Angelo Mendes Corrêa*
Escritor e jornalista, Alexandre Staut acaba de
lançar seu primeiro livro infantil, A
vizinha e a andorinha, após ter publicado dois romances, Jazz band na sala da gente (2010) e Um lugar para se perder (2012). Após passar por redações de diversos jornais e
revistas, fundou, em 2014, a revista literária São Paulo Review. Especialista em gastronomia, é o responsável pelo
blog Tudo al Dente e seu primeiro livro na área, Paris-Brest, sairá em 2016. Tem inédito um novo romance, intitulado
Avante!, no qual, através da ficção,
recria sua infância e as figuras que a povoaram, na pacata Espírito Santo do Pinhal, no
interior de São Paulo.
Pode
nos contar um pouco sobre sua relação com os livros e os autores que considera
decisivos em sua formação?
Sou antes de tudo um leitor. Gosto de ler todos os
dias e, se não o faço, parece que falta alguma coisa. Tudo começou aos onze
anos, com o estímulo de uma professora de Português, dona Rosinha. O primeiro romance
juvenil que ela passou para a minha turma foi O cachorrinho Samba, de Maria José Dupré. Eu não sabia direito o que
era para fazer. Achei que fosse para decorar o texto. Eu andava por algumas
ruas mais tranquilas da cidade com o livro na frente da cara, lendo-o. Com
algumas leituras seguidas, de fato o decorei. Só depois, soube que ela pedia
uma única leitura. Todos na sala de aula riram de mim, quando souberam da
história. Uns meses depois, descobri a biblioteca, um oásis numa cidade parada,
sem graça. Ali, descobri que ler em silêncio era muito melhor do que pelas
ruas.

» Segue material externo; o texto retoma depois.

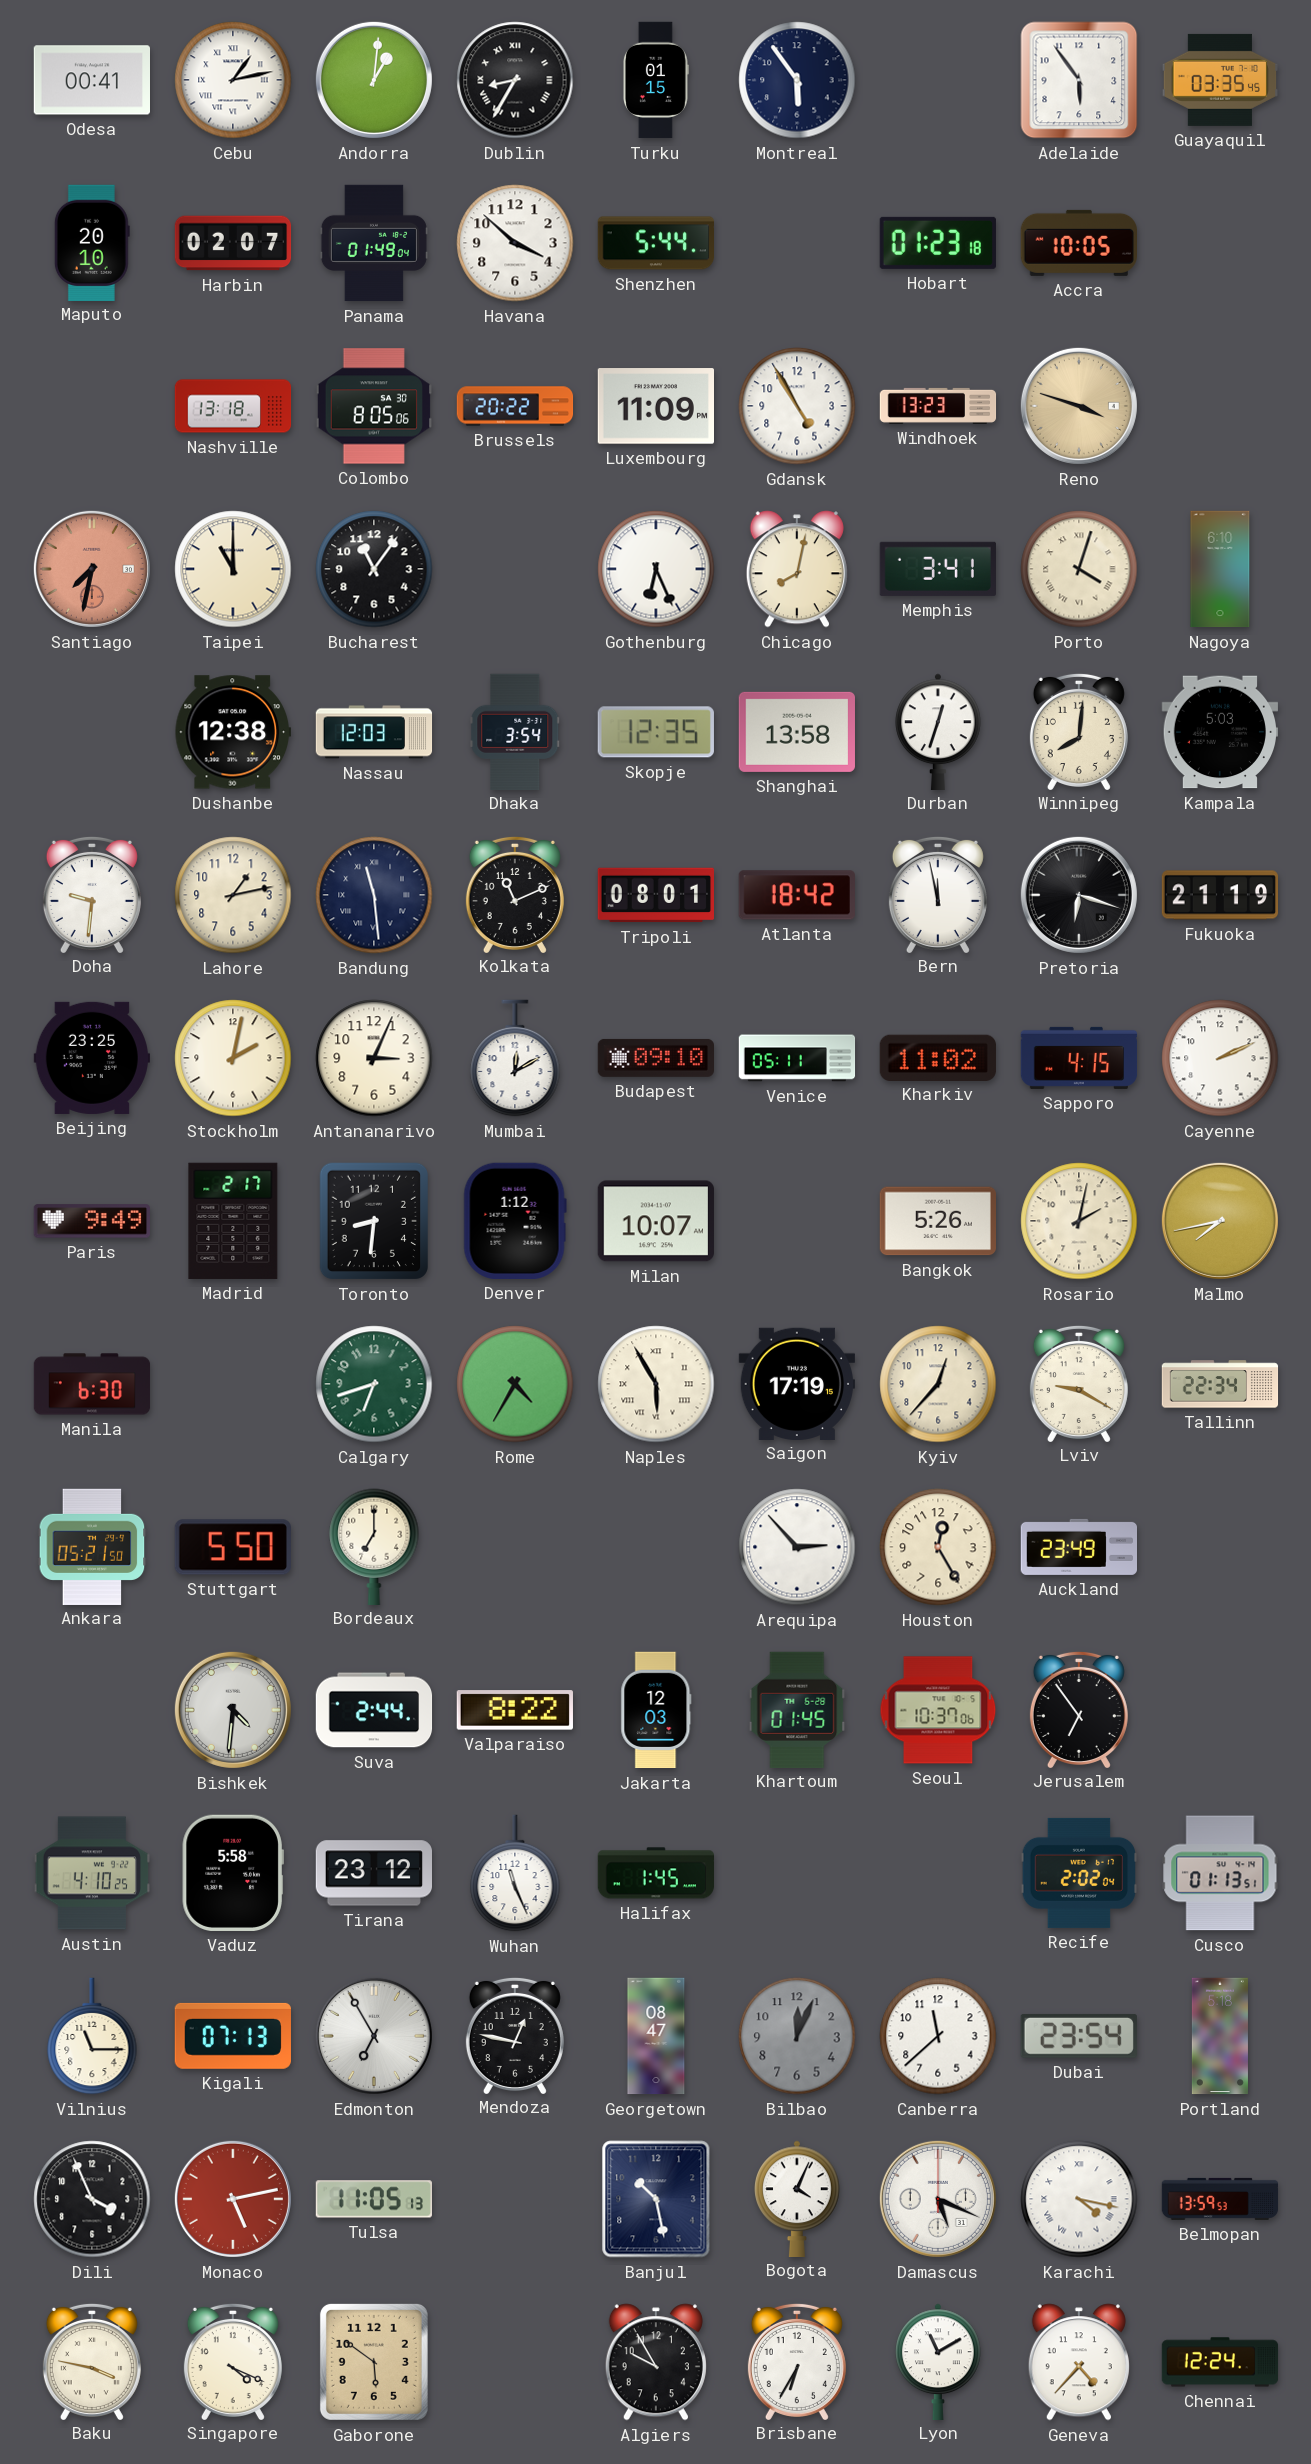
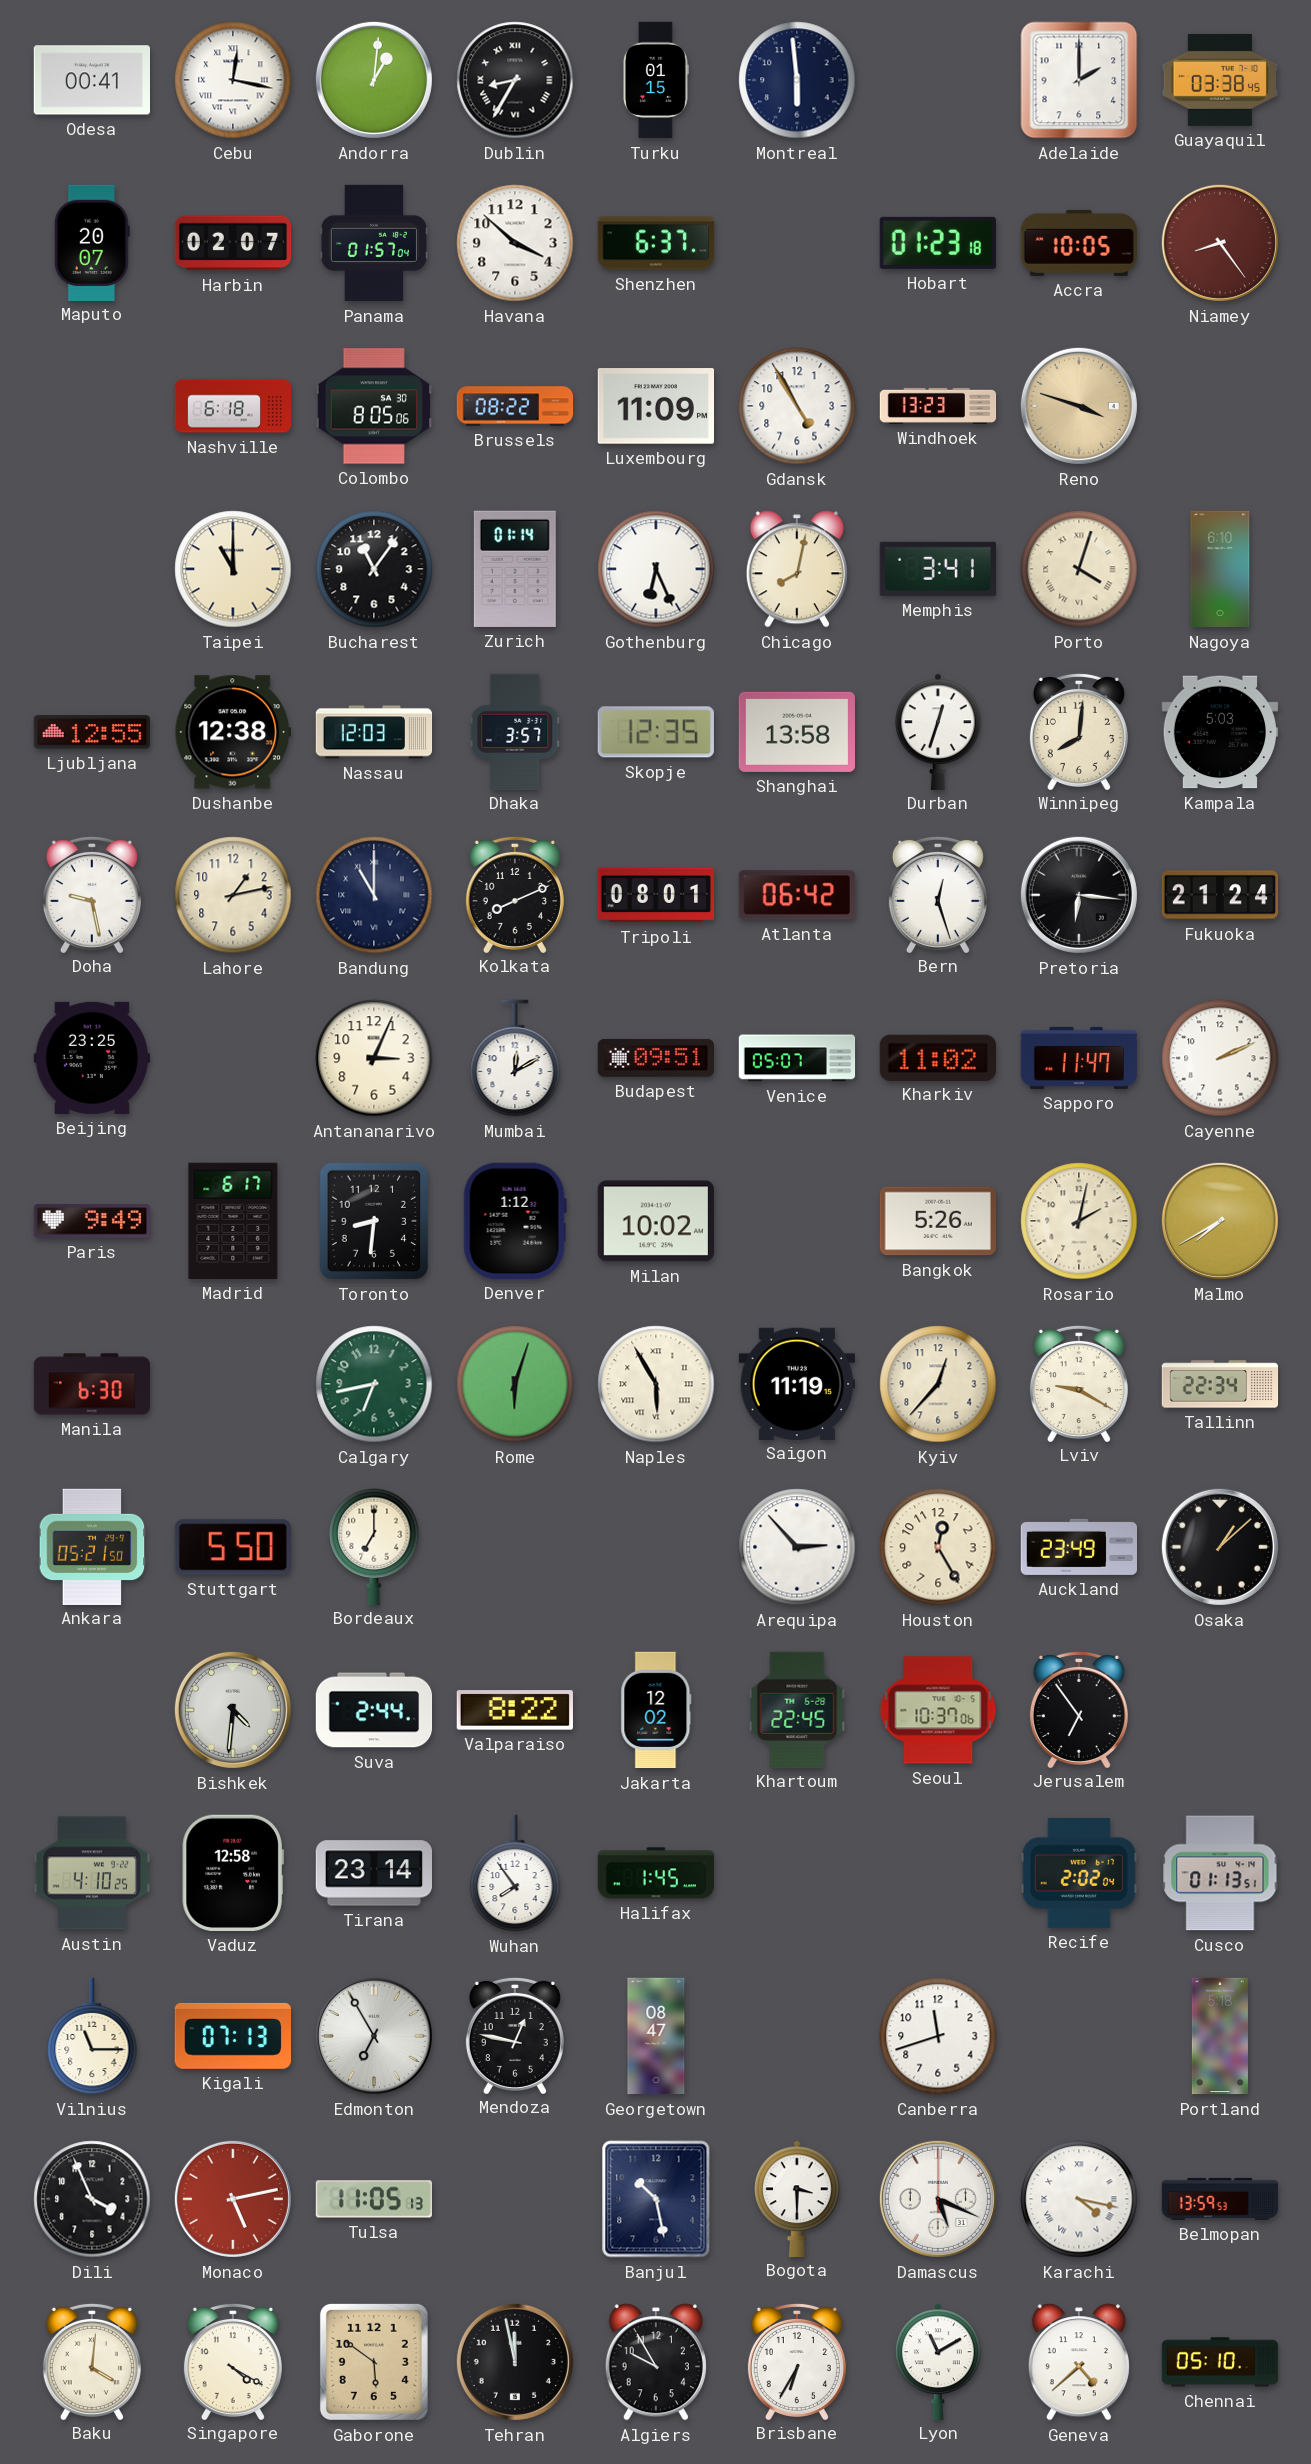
Cebu: 1:13 -> 12:17
Montreal: 5:54 -> 5:59
Adelaide: 5:54 -> 2:00
Guayaquil: 03:35 -> 03:38
Maputo: 20:10 -> 20:07
Panama: 01:49 -> 01:57
Shenzhen: 5:44 -> 6:37
Niamey: none -> 8:24
Nashville: 13:18 -> 6:18
Brussels: 20:22 -> 08:22
Santiago: 7:32 -> none
Zurich: none -> 01:14
Ljubljana: none -> 12:55
Dhaka: 3:54 -> 3:57
Doha: 9:31 -> 9:28
Bandung: 11:29 -> 11:00
Kolkata: 11:11 -> 8:11
Atlanta: 18:42 -> 06:42
Bern: 11:58 -> 12:27
Pretoria: 6:18 -> 6:16
Fukuoka: 21:19 -> 21:24
Stockholm: 2:02 -> none
Budapest: 09:10 -> 09:51
Venice: 05:11 -> 05:07
Sapporo: 4:15 -> 11:47
Madrid: 2:17 -> 6:17
Milan: 10:07 -> 10:02
Malmo: 7:43 -> 7:40
Calgary: 6:42 -> 6:43
Rome: 4:35 -> 6:03
Saigon: 17:19 -> 11:19
Osaka: none -> 1:08
Jakarta: 12:03 -> 12:02
Khartoum: 01:45 -> 22:45
Vaduz: 5:58 -> 12:58
Tirana: 23:12 -> 23:14
Wuhan: 11:26 -> 7:54
Bilbao: 12:04 -> none
Canberra: 11:38 -> 11:42
Dubai: 23:54 -> none
Bogota: 4:04 -> 3:30
Baku: 3:47 -> 4:01
Singapore: 4:19 -> 4:20
Tehran: none -> 11:58
Geneva: 4:37 -> 4:38
Chennai: 12:24 -> 05:10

A biblioteca é tema de um romance inédito que escrevi, Avante!. Este livro fecha minha trilogia
sobre a infância, da qual fazem parte os romances Jazz band na sala da gente e Um
lugar para se perder. Bom, mas falando dos autores que me formaram, poderia
citar José Mauro de Vasconcelos, Josué Guimarães, Marques Rebelo, Fernando
Sabino, Bandeira e Drummond.
Tendo
passado, nas últimas duas décadas, por alguns de nossos mais importantes
veículos de imprensa, quase sempre escrevendo sobre cultura,algum balanço a
fazer? A imprensa cultural tem cumprido seu papel ou as leis de mercado têm
falado mais alto?
A imprensa cultural, na maior parte das vezes é releasesca.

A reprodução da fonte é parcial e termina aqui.